Download or read book All in the Day s Work An Autobiography written by Ida M. Tarbell and published by DigiCat. This book was released on 2022-07-21 with total page 376 pages. Available in PDF, EPUB and Kindle. Book excerpt: This is an autobiography of Ida Minerva Tarbell, an American writer, investigative journalist, biographer, and lecturer. She was one of the leading muckrakers of the Progressive Era of the late 19th and early 20th centuries and pioneered investigative journalism. Tarbell is best known for her 1904 book The History of the Standard Oil Company, which contributed to the dissolution of the Standard Oil monopoly and helped usher in the Hepburn Act of 1906, the Mann-Elkins Act, the creation of the Federal Trade Commission (FTC) and the Clayton Antitrust Act.

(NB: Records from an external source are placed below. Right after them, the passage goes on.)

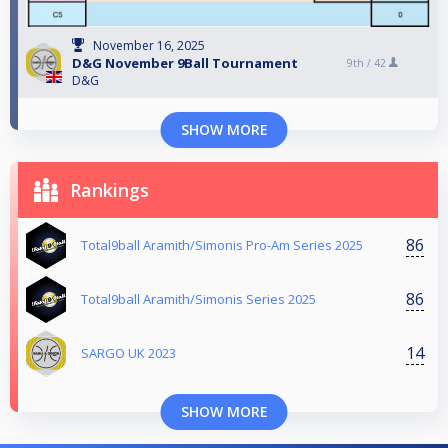
November 16, 2025
D&G November 9Ball Tournament
9th /
42
D&G
SHOW MORE
Rankings
86
Total9ball Aramith/Simonis Pro-Am Series 2025
86
Total9ball Aramith/Simonis Series 2025
14
SARGO UK 2023
SHOW MORE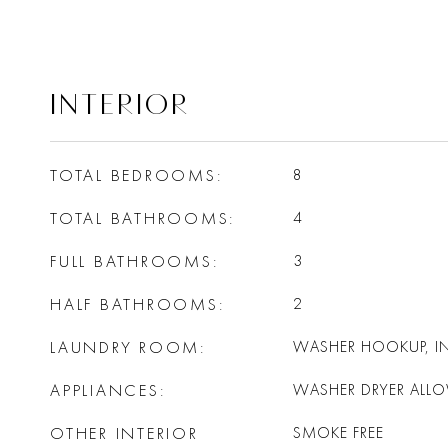
INTERIOR
TOTAL BEDROOMS
8
TOTAL BATHROOMS
4
FULL BATHROOMS
3
HALF BATHROOMS
2
LAUNDRY ROOM
WASHER HOOKUP, IN
APPLIANCES
WASHER DRYER ALL
OTHER INTERIOR
SMOKE FREE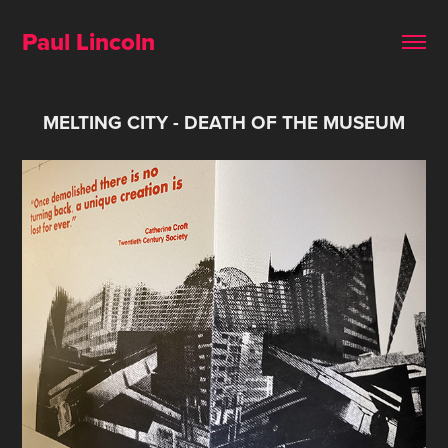
Paul Lincoln 
MELTING CITY - DEATH OF THE MUSEUM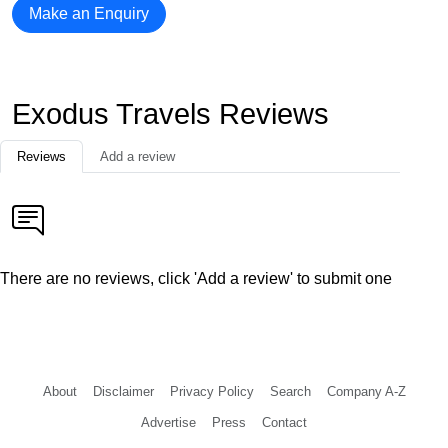
Make an Enquiry
Exodus Travels Reviews
Reviews
Add a review
There are no reviews, click 'Add a review' to submit one
About
Disclaimer
Privacy Policy
Search
Company A-Z
Advertise
Press
Contact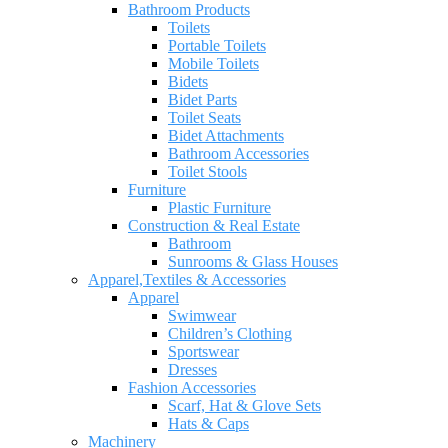
Bathroom Products
Toilets
Portable Toilets
Mobile Toilets
Bidets
Bidet Parts
Toilet Seats
Bidet Attachments
Bathroom Accessories
Toilet Stools
Furniture
Plastic Furniture
Construction & Real Estate
Bathroom
Sunrooms & Glass Houses
Apparel,Textiles & Accessories
Apparel
Swimwear
Children’s Clothing
Sportswear
Dresses
Fashion Accessories
Scarf, Hat & Glove Sets
Hats & Caps
Machinery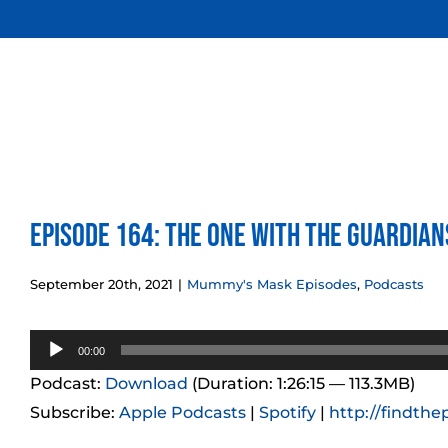
Skip
to
content
Episode 164: The One With the Guardian
September 20th, 2021
|
Mummy's Mask Episodes
,
Podcasts
Audio
00:00
Player
Podcast:
Download
(Duration: 1:26:15 — 113.3MB)
Subscribe:
Apple Podcasts
|
Spotify
|
http://findthe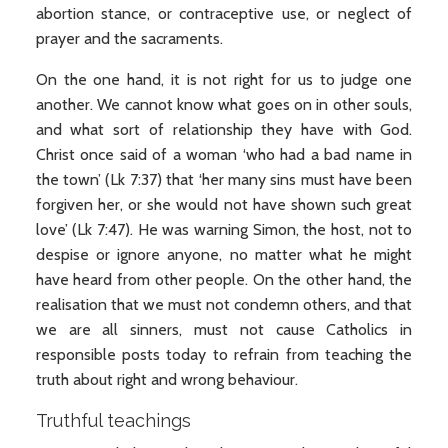
abortion stance, or contraceptive use, or neglect of
prayer and the sacraments.
On the one hand, it is not right for us to judge one
another. We cannot know what goes on in other souls,
and what sort of relationship they have with God.
Christ once said of a woman ‘who had a bad name in
the town’ (Lk 7:37) that ‘her many sins must have been
forgiven her, or she would not have shown such great
love’ (Lk 7:47). He was warning Simon, the host, not to
despise or ignore anyone, no matter what he might
have heard from other people. On the other hand, the
realisation that we must not condemn others, and that
we are all sinners, must not cause Catholics in
responsible posts today to refrain from teaching the
truth about right and wrong behaviour.
Truthful teachings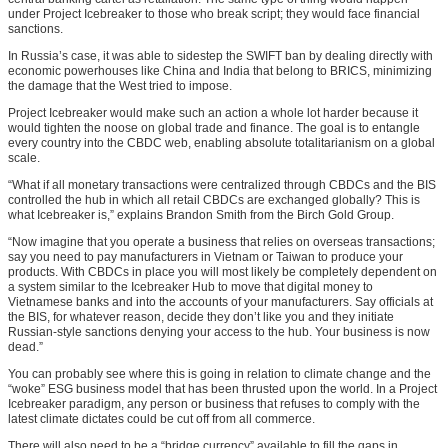
under Project Icebreaker to those who break script; they would face financial
sanctions.
In Russia’s case, it was able to sidestep the SWIFT ban by dealing directly with
economic powerhouses like China and India that belong to BRICS, minimizing
the damage that the West tried to impose.
Project Icebreaker would make such an action a whole lot harder because it
would tighten the noose on global trade and finance. The goal is to entangle
every country into the CBDC web, enabling absolute totalitarianism on a global
scale.
“What if all monetary transactions were centralized through CBDCs and the BIS
controlled the hub in which all retail CBDCs are exchanged globally? This is
what Icebreaker is,” explains Brandon Smith from the Birch Gold Group.
“Now imagine that you operate a business that relies on overseas transactions;
say you need to pay manufacturers in Vietnam or Taiwan to produce your
products. With CBDCs in place you will most likely be completely dependent on
a system similar to the Icebreaker Hub to move that digital money to
Vietnamese banks and into the accounts of your manufacturers. Say officials at
the BIS, for whatever reason, decide they don’t like you and they initiate
Russian-style sanctions denying your access to the hub. Your business is now
dead.”
You can probably see where this is going in relation to climate change and the
“woke” ESG business model that has been thrusted upon the world. In a Project
Icebreaker paradigm, any person or business that refuses to comply with the
latest climate dictates could be cut off from all commerce.
There will also need to be a “bridge currency” available to fill the gaps in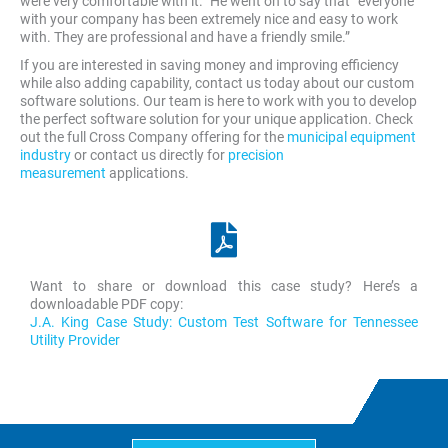
were very comfortable with it.” He went on to say that “everyone
with your company has been extremely nice and easy to work
with. They are professional and have a friendly smile.”
If you are interested in saving money and improving efficiency
while also adding capability, contact us today about our custom
software solutions. Our team is here to work with you to develop
the perfect software solution for your unique application. Check
out the full Cross Company offering for the
municipal equipment
industry
or contact us directly for
precision
measurement
applications.
Want to share or download this case study? Here’s a
downloadable PDF copy:
J.A. King Case Study: Custom Test Software for Tennessee
Utility Provider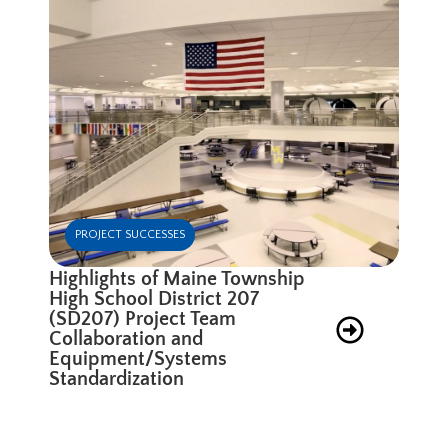
PROJECT SUCCESSES
Highlights of Maine Township
High School District 207
(SD207) Project Team
Collaboration and
Equipment/Systems
Standardization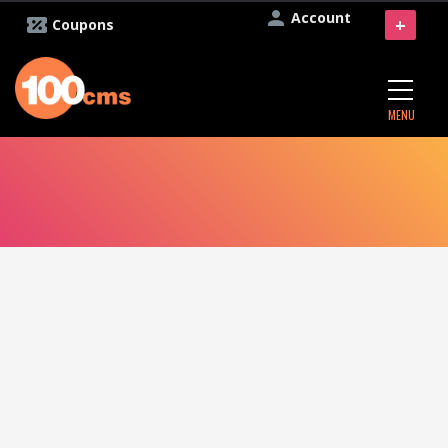
Account
+
Coupons
MENU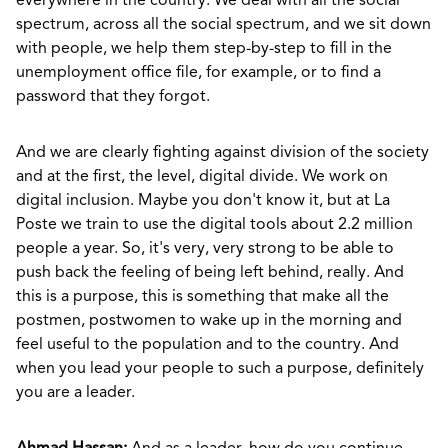
everywhere in the country. We deal with all the social
spectrum, across all the social spectrum, and we sit down
with people, we help them step-by-step to fill in the
unemployment office file, for example, or to find a
password that they forgot.
And we are clearly fighting against division of the society
and at the first, the level, digital divide. We work on
digital inclusion. Maybe you don't know it, but at La
Poste we train to use the digital tools about 2.2 million
people a year. So, it's very, very strong to be able to
push back the feeling of being left behind, really. And
this is a purpose, this is something that make all the
postmen, postwomen to wake up in the morning and
feel useful to the population and to the country. And
when you lead your people to such a purpose, definitely
you are a leader.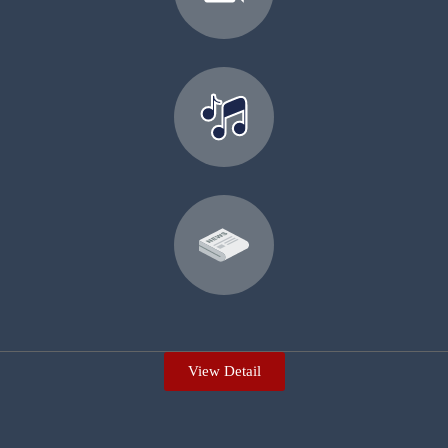
View Detail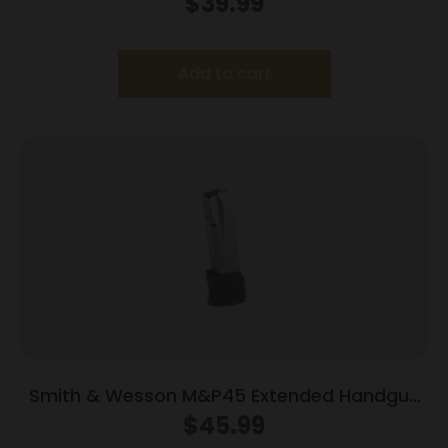
$
39.99
Add to cart
Smith & Wesson M&P45 Extended Handgun
Magazine Black Base .45 ACP 14/rd
$
45.99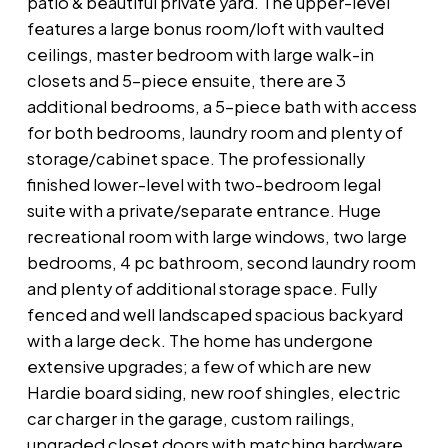
patio & beautiful private yard. The upper-level
features a large bonus room/loft with vaulted
ceilings, master bedroom with large walk-in
closets and 5-piece ensuite, there are 3
additional bedrooms, a 5-piece bath with access
for both bedrooms, laundry room and plenty of
storage/cabinet space. The professionally
finished lower-level with two-bedroom legal
suite with a private/separate entrance. Huge
recreational room with large windows, two large
bedrooms, 4 pc bathroom, second laundry room
and plenty of additional storage space. Fully
fenced and well landscaped spacious backyard
with a large deck. The home has undergone
extensive upgrades; a few of which are new
Hardie board siding, new roof shingles, electric
car charger in the garage, custom railings,
upgraded closet doors with matching hardware,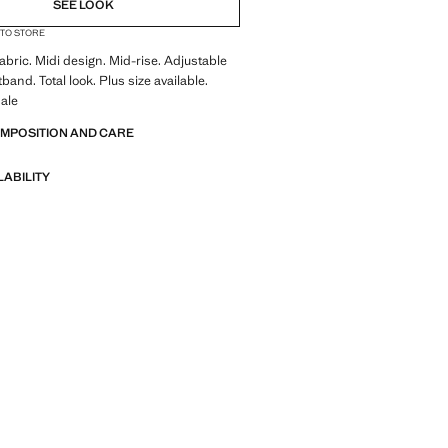
SEE LOOK
 TO STORE
abric. Midi design. Mid-rise. Adjustable
band. Total look. Plus size available.
ale
OMPOSITION AND CARE
LABILITY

Book Tarbell s Teachers  Guide to the International Sunday school Lessons for

Download or read book Tarbell s Teachers Guide to the International Sunday school Lessons for written by and published by . This book was released on 1906 with total page 622 pages. Available in PDF, EPUB and Kindle. Book excerpt:

Book Industrial Fatigue and Efficiency

Download or read book Industrial Fatigue and Efficiency written by Horace Middleton Vernon and published by . This book was released on 1921 with total page 302 pages. Available in PDF, EPUB and Kindle. Book excerpt:

Book Tarbell s Teachers  Guide to the International Sunday school Lessons for 1910

Download or read book Tarbell s Teachers Guide to the International Sunday school Lessons for 1910 written by Martha Tarbell and published by . This book was released on 1909 with total page 524 pages. Available in PDF, EPUB and Kindle. Book excerpt:

Book The Early Life of Abraham Lincoln

Download or read book The Early Life of Abraham Lincoln written by Ida Minerva Tarbell and published by . This book was released on 1896 with total page 262 pages. Available in PDF, EPUB and Kindle. Book excerpt:

Book Circles of Influence

Download or read book Circles of Influence written by Sarah Vure and published by . This book was released on 2000 with total page 140 pages. Available in PDF, EPUB and Kindle. Book excerpt:

Book The Baptist Teacher for Sunday school Workers

Download or read book The Baptist Teacher for Sunday school Workers written by and published by . This book was released on 1905 with total page 116 pages. Available in PDF, EPUB and Kindle. Book excerpt:

Book Our Biggest Experiment

Download or read book Our Biggest Experiment written by Alice Bell and published by Catapult. This book was released on 2021-09-21 with total page 288 pages. Available in PDF, EPUB and Kindle. Book excerpt: Traversing science, politics, and technology, Our Biggest Experiment shines a spotlight on the little-known scientists who sounded the alarm to reveal the history behind the defining story of our age: the climate crisis. Our understanding of the Earth's fluctuating environment is an extraordinary story of human perception and scientific endeavor. It also began much earlier than we might think. In Our Biggest Experiment, Alice Bell takes us back to climate change science's earliest steps in the eighteenth and nineteenth centuries, through the point when concern started to rise in the 1950s and right up to today, where the “debate” is over and the world is finally starting to face up to the reality that things are going to get a lot hotter, a lot drier (in some places), and a lot wetter (in others), with catastrophic consequences for most of Earth's biomes. Our Biggest Experiment recounts how the world became addicted to fossil fuels, how we discovered that electricity could be a savior, and how renewable energy is far from a twentieth-century discovery. Bell cuts through complicated jargon and jumbles of numbers to show how we're getting to grips with what is now the defining issue of our time. The message she relays is ultimately hopeful; harnessing the ingenuity and intelligence that has driven the history of climate change research can result in a more sustainable and bearable future for humanity.